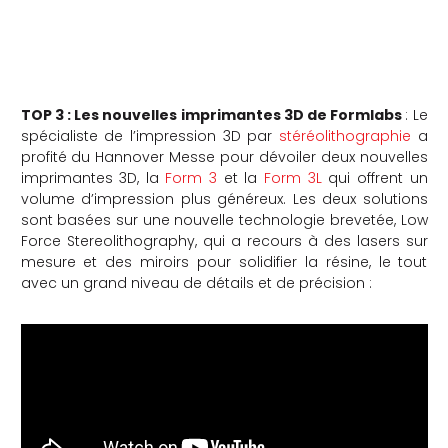
TOP 3 : Les nouvelles imprimantes 3D de Formlabs
: Le
spécialiste de l’impression 3D par
stéréolithographie
a
profité du Hannover Messe pour dévoiler deux nouvelles
imprimantes 3D, la
Form 3
et la
Form 3L
qui offrent un
volume d’impression plus généreux. Les deux solutions
sont basées sur une nouvelle technologie brevetée, Low
Force Stereolithography, qui a recours à des lasers sur
mesure et des miroirs pour solidifier la résine, le tout
avec un grand niveau de détails et de précision :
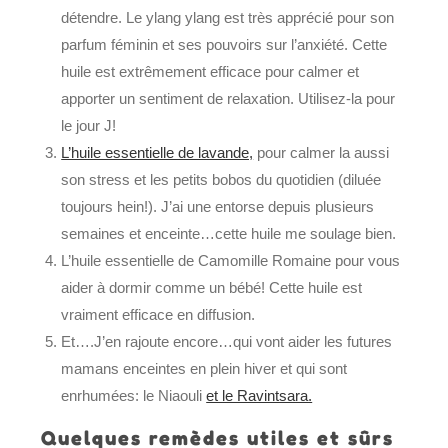
détendre. Le ylang ylang est très apprécié pour son
parfum féminin et ses pouvoirs sur l’anxiété. Cette
huile est extrêmement efficace pour calmer et
apporter un sentiment de relaxation. Utilisez-la pour
le jour J!
L’huile essentielle de lavande,
pour calmer la aussi
son stress et les petits bobos du quotidien (diluée
toujours hein!). J’ai une entorse depuis plusieurs
semaines et enceinte…cette huile me soulage bien.
L’huile essentielle de Camomille Romaine pour vous
aider à dormir comme un bébé! Cette huile est
vraiment efficace en diffusion.
Et….J’en rajoute encore…qui vont aider les futures
mamans enceintes en plein hiver et qui sont
enrhumées: le Niaouli
et le Ravintsara.
Quelques remèdes utiles et sûrs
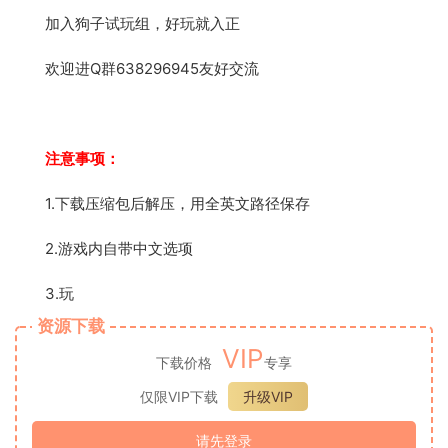
加入狗子试玩组，好玩就入正
欢迎进Q群638296945友好交流
注意事项：
1.下载压缩包后解压，用全英文路径保存
2.游戏内自带中文选项
3.玩
资源下载
VIP
下载价格
专享
仅限VIP下载
升级VIP
请先登录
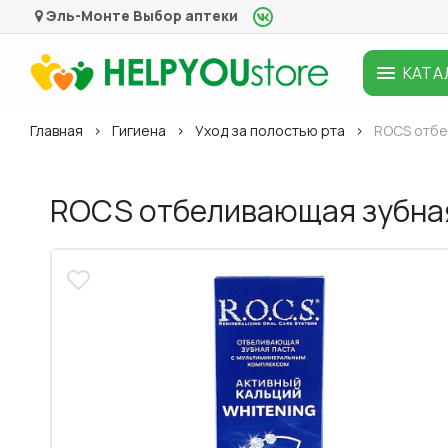
Эль-Монте
Выбор аптеки
КАТА
Главная
Гигиена
Уход за полостью рта
ROCS отбел
ROCS отбеливающая зубная 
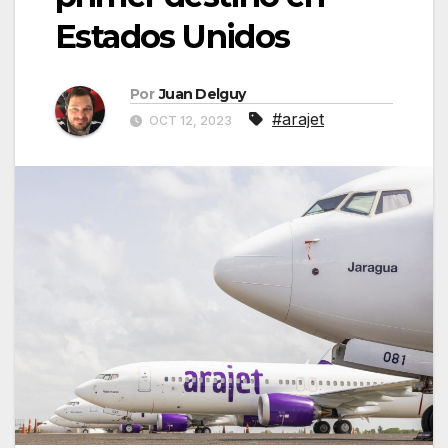
Estados Unidos
Por
Juan Delguy
#arajet
OCT 12, 2023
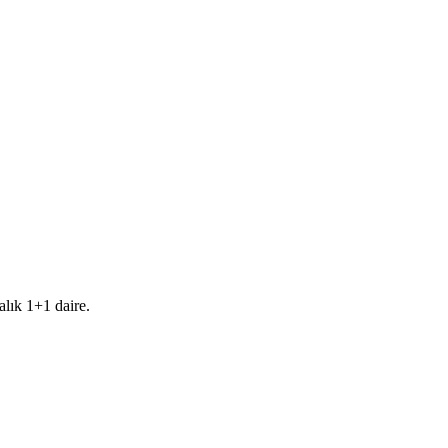
lık 1+1 daire.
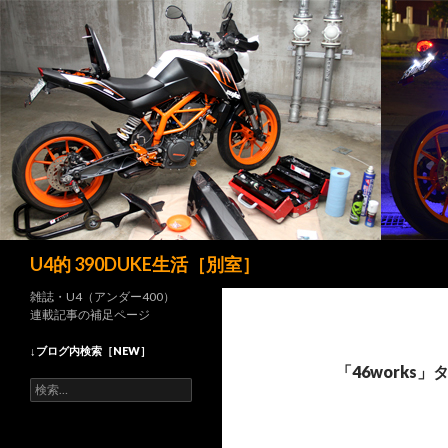
検
U4的 390DUKE生活［別室］
索
雑誌・U4（アンダー400）
連載記事の補足ページ
↓ブログ内検索［NEW］
「46works
検
索
:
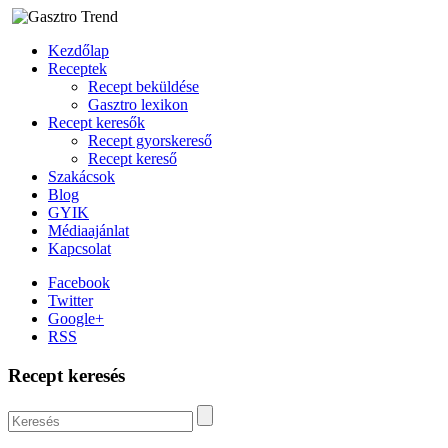
Kezdőlap
Receptek
Recept beküldése
Gasztro lexikon
Recept keresők
Recept gyorskereső
Recept kereső
Szakácsok
Blog
GYIK
Médiaajánlat
Kapcsolat
Facebook
Twitter
Google+
RSS
Recept keresés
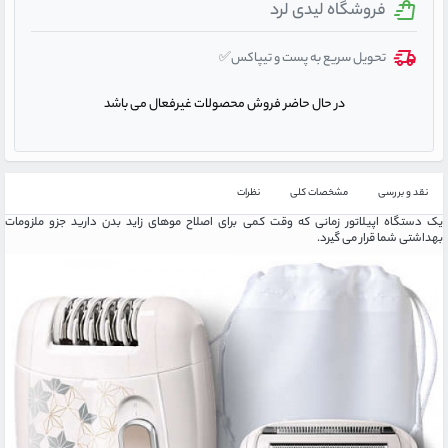
فروشگاه لیدی لرد
تحویل سریع به پست و تیپاکس✅
در حال حاضر فروش محصولات غیرفعال می باشد
نقد و بررسی
مشخصات کلی
نظرات
یک دستگاه اپیلاتور زمانی که وقت کمی برای اصلاح موهای زاید بدن دارید جزو ملزومات
بهداشتی شما قرار می گیرد.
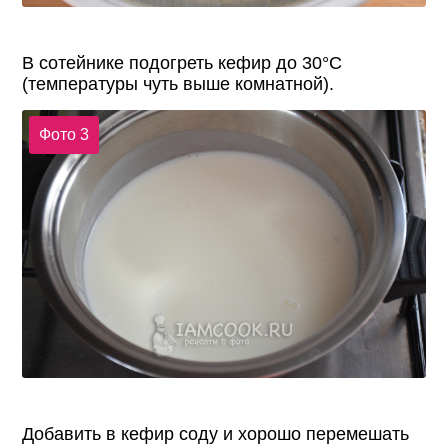
В сотейнике подогреть кефир до 30°С
(температуры чуть выше комнатной).
Фото 3
Добавить в кефир соду и хорошо перемешать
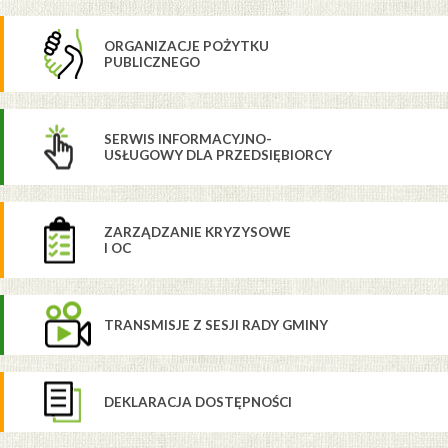
ORGANIZACJE POŻYTKU
PUBLICZNEGO
SERWIS INFORMACYJNO-
USŁUGOWY DLA PRZEDSIĘBIORCY
ZARZĄDZANIE KRYZYSOWE
I OC
TRANSMISJE Z SESJI RADY GMINY
DEKLARACJA DOSTĘPNOŚCI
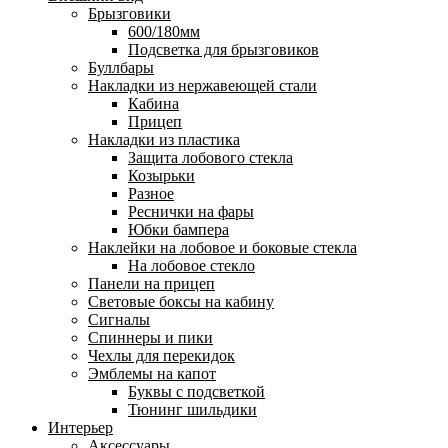
Брызговики
600/180мм
Подсветка для брызговиков
Буллбары
Накладки из нержавеющей стали
Кабина
Прицеп
Накладки из пластика
Защита лобового стекла
Козырьки
Разное
Реснички на фары
Юбки бампера
Наклейки на лобовое и боковые стекла
На лобовое стекло
Панели на прицеп
Световые боксы на кабину
Сигналы
Спиннеры и пики
Чехлы для перекидок
Эмблемы на капот
Буквы с подсветкой
Тюнинг шильдики
Интерьер
Аксессуары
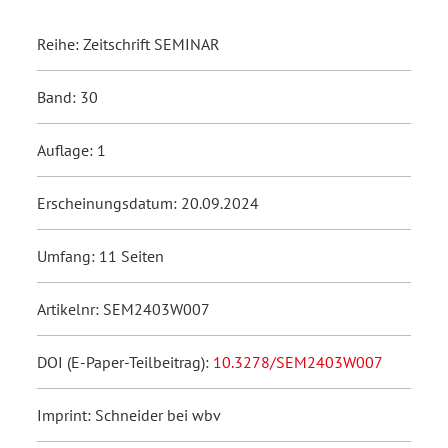
Reihe: Zeitschrift SEMINAR
Band: 30
Auflage: 1
Erscheinungsdatum: 20.09.2024
Umfang: 11 Seiten
Artikelnr: SEM2403W007
DOI (E-Paper-Teilbeitrag):
10.3278/SEM2403W007
Imprint: Schneider bei wbv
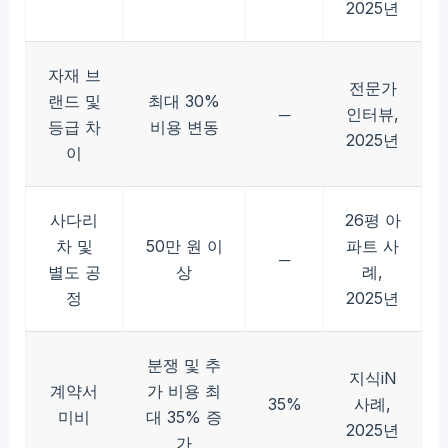
2025년
자재 브
전문가
랜드 및
최대 30%
─
인터뷰,
등급 차
비용 변동
2025년
이
사다리
26평 아
차 및
50만 원 이
파트 사
─
별도 공
상
례,
정
2025년
분쟁 및 추
지식iN
계약서
가 비용 최
35%
사례,
미비
대 35% 증
2025년
가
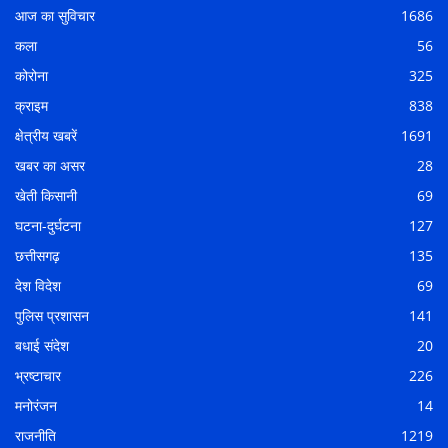
आज का सुविचार
1686
कला
56
कोरोना
325
क्राइम
838
क्षेत्रीय खबरें
1691
खबर का असर
28
खेती किसानी
69
घटना-दुर्घटना
127
छत्तीसगढ़
135
देश विदेश
69
पुलिस प्रशासन
141
बधाई संदेश
20
भ्रष्टाचार
226
मनोरंजन
14
राजनीति
1219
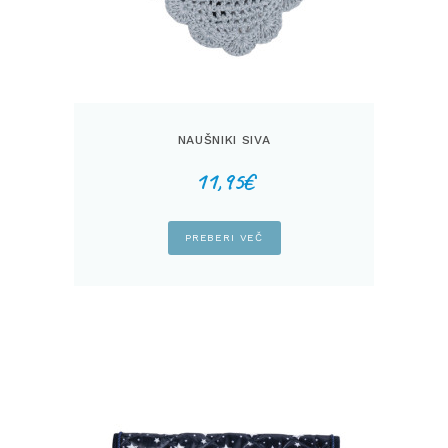
NAUŠNIKI SIVA
11,95
€
PREBERI VEČ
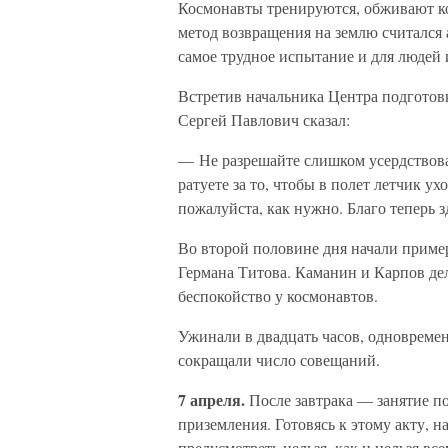
Космонавты тренируются, обживают кор
метод возвращения на землю считался
самое трудное испытание и для людей 
Встретив начальника Центра подготов
Сергей Павлович сказал:
— Не разрешайте слишком усердствовать
ратуете за то, чтобы в полет летчик у
пожалуйста, как нужно. Благо теперь з
Во второй половине дня начали пример
Германа Титова. Каманин и Карпов дел
беспокойство у космонавтов.
Ужинали в двадцать часов, одновреме
сокращали число совещаний.
7 апреля.
После завтрака — занятие по
приземления. Готовясь к этому акту, 
предусмотреть нельзя, как и нельзя вс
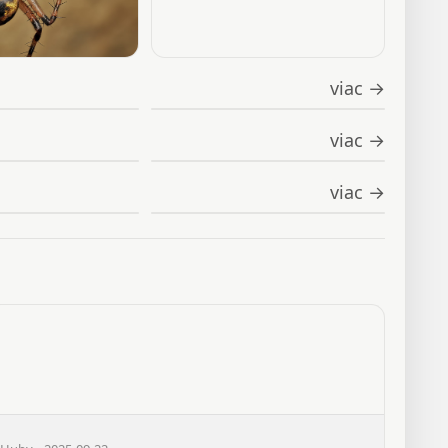
viac →
viac →
viac →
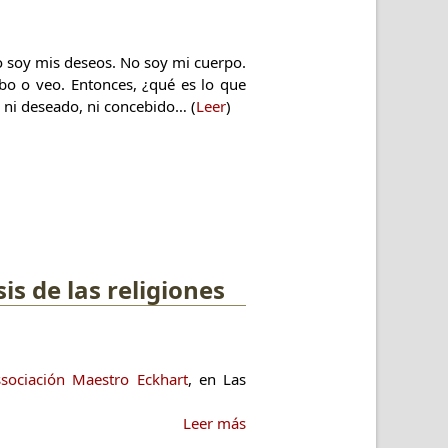
 soy mis deseos. No soy mi cuerpo.
bo o veo. Entonces, ¿qué es lo que
 ni deseado, ni concebido… (
Leer
)
is de las religiones
ssociación Maestro Eckhart
, en Las
Leer más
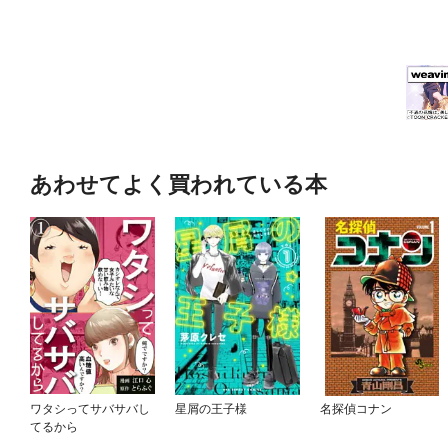
あわせてよく買われている本
ワタシってサバサバし
星屑の王子様
名探偵コナン
てるから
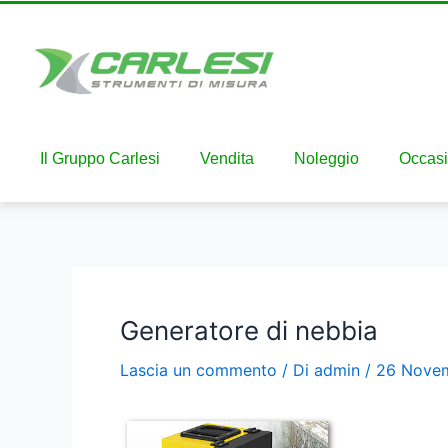
Il Gruppo Carlesi
Vendita
Noleggio
Occasi
Generatore di nebbia
Lascia un commento
/ Di
admin
/
26 Nove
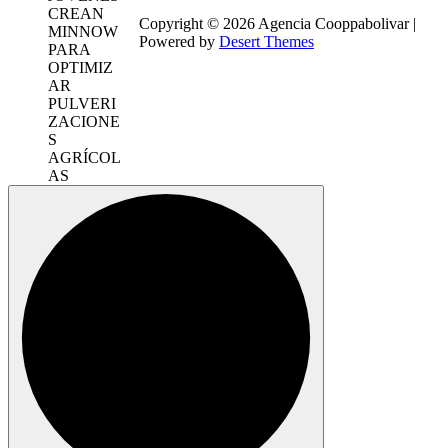
Copyright © 2026 Agencia Cooppabolivar |
Powered by
Desert Themes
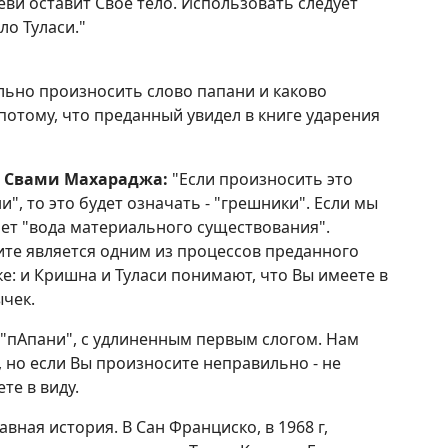
деви оставит Свое тело. Использовать следует
о Туласи."
льно произносить слово папани и каково
потому, что преданный увидел в книге ударения
а Свами Махараджа:
"Если произносить это
", то это будет означать - "грешники". Если мы
ает "вода материального существования".
ите является одним из процессов преданного
ке: и Кришна и Туласи понимают, что Вы имеете в
ычек.
 "пАпани", с удлиненным первым слогом. Нам
 но если Вы произносите неправильно - не
те в виду.
ная история. В Сан Франциско, в 1968 г,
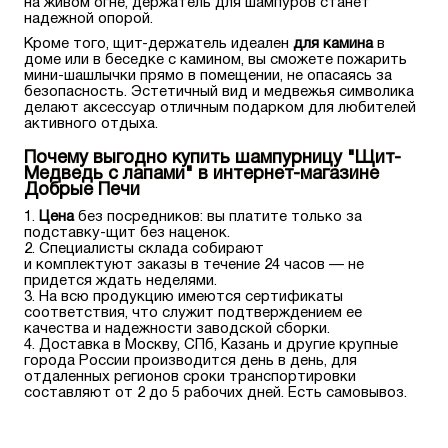
на живом огне, держатель для шампуров станет
надежной опорой.
Кроме того, щит-держатель идеален
для камина
в
доме или в беседке с камином, вы сможете пожарить
мини-шашлычки прямо в помещении, не опасаясь за
безопасность. Эстетичный вид и медвежья символика
делают аксессуар отличным подарком для любителей
активного отдыха.
Почему выгодно купить шампурницу "Щит-
Медведь с лапами" в интернет-магазине
Добрые Печи
Цена
без посредников: вы платите только за
подставку-щит без наценок.
Специалисты склада собирают
и комплектуют заказы в течение 24 часов — не
придется ждать неделями.
На всю продукцию имеются сертификаты
соответствия, что служит подтверждением ее
качества и надежности заводской сборки.
Доставка в Москву, СПб, Казань и другие крупные
города России производится день в день, для
отдаленных регионов сроки транспортировки
составляют от 2 до 5 рабочих дней. Есть самовывоз.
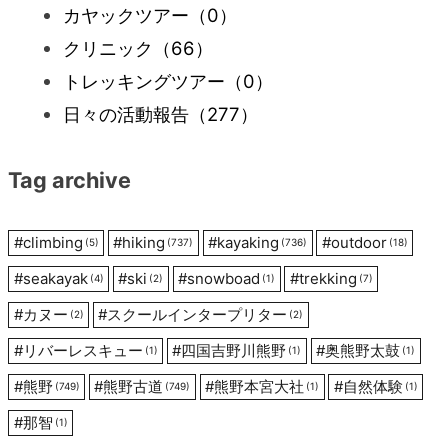
カヤックツアー
（0）
ゲ
クリニック
（66）
ー
トレッキングツアー
（0）
日々の活動報告
（277）
シ
Tag archive
ョ
ン
#
climbing
#
hiking
#
kayaking
#
outdoor
(5)
(737)
(736)
(18)
#
seakayak
#
ski
#
snowboad
#
trekking
(4)
(2)
(1)
(7)
#
カヌー
#
スクールインタープリター
(2)
(2)
#
リバーレスキュー
#
四国吉野川熊野
#
奥熊野太鼓
(1)
(1)
(1)
#
熊野
#
熊野古道
#
熊野本宮大社
#
自然体験
(749)
(749)
(1)
(1)
#
那智
(1)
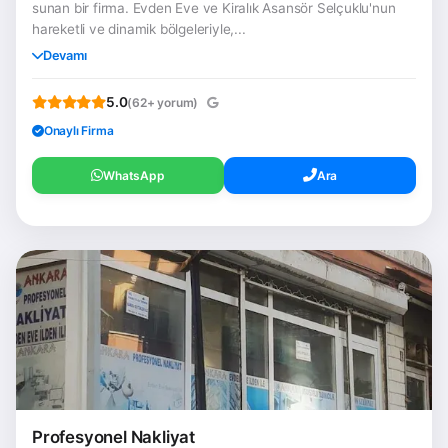
sunan bir firma. Evden Eve ve Kiralık Asansör Selçuklu'nun
hareketli ve dinamik bölgeleriyle,...
Devamı
5.0
(62+ yorum)
Onaylı Firma
WhatsApp
Ara
Profesyonel Nakliyat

What to work on —
Find the lines above that include the string "huile" and copy them.

Result for this task —
huile est extrêmement efficace pour calmer et
L’huile essentielle de lavande,
semaines et enceinte…cette huile me soulage bien.
L’huile essentielle de Camomille Romaine pour vous
aider à dormir comme un bébé! Cette huile est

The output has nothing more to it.